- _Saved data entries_
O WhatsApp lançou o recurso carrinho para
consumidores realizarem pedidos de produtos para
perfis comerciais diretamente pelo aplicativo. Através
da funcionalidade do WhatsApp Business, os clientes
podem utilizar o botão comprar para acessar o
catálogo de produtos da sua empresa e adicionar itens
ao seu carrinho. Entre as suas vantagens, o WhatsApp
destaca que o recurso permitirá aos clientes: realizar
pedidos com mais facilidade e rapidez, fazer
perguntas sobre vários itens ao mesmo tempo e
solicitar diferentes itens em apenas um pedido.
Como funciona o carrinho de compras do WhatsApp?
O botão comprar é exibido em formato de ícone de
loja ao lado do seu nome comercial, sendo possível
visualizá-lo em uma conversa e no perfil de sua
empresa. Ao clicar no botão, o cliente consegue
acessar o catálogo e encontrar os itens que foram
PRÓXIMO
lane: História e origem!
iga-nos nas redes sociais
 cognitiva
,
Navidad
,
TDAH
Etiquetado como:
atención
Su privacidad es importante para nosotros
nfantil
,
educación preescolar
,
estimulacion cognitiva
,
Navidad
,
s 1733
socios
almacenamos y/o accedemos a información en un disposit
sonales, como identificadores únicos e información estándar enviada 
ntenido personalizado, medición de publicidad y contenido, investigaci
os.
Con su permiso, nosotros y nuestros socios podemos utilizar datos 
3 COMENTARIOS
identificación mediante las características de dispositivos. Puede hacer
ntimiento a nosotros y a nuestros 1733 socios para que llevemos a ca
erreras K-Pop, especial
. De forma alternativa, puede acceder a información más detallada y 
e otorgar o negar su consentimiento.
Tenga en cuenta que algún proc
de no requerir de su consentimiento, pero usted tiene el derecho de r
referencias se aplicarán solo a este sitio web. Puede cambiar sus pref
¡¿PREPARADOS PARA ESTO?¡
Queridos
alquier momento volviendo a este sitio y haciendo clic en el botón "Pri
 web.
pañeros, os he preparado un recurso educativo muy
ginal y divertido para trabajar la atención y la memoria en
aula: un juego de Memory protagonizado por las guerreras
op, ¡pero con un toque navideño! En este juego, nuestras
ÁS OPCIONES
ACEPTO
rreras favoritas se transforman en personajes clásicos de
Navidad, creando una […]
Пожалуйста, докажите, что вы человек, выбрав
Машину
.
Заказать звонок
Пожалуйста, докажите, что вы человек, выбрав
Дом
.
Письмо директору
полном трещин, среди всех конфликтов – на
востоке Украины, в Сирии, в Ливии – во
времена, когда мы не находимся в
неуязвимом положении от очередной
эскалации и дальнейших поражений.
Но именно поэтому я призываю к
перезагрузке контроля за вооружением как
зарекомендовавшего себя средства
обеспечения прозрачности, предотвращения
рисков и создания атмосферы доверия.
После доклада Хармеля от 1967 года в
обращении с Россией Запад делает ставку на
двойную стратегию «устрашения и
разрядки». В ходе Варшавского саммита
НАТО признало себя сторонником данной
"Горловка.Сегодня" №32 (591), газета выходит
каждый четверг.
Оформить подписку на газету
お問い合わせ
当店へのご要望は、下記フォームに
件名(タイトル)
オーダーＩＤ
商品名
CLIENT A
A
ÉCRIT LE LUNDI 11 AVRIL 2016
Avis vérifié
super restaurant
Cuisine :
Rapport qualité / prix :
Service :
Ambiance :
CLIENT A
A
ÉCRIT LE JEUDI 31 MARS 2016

- _HOW TO COMPLETE THIS TASK_
Using the entries above, copy out all lines that contain the string "este".

- _SOLUTION FOR THIS TASK_
referencias se aplicarán solo a este sitio web. Puede cambiar sus pref
alquier momento volviendo a este sitio y haciendo clic en el botón "Pri
op, ¡pero con un toque navideño! En este juego, nuestras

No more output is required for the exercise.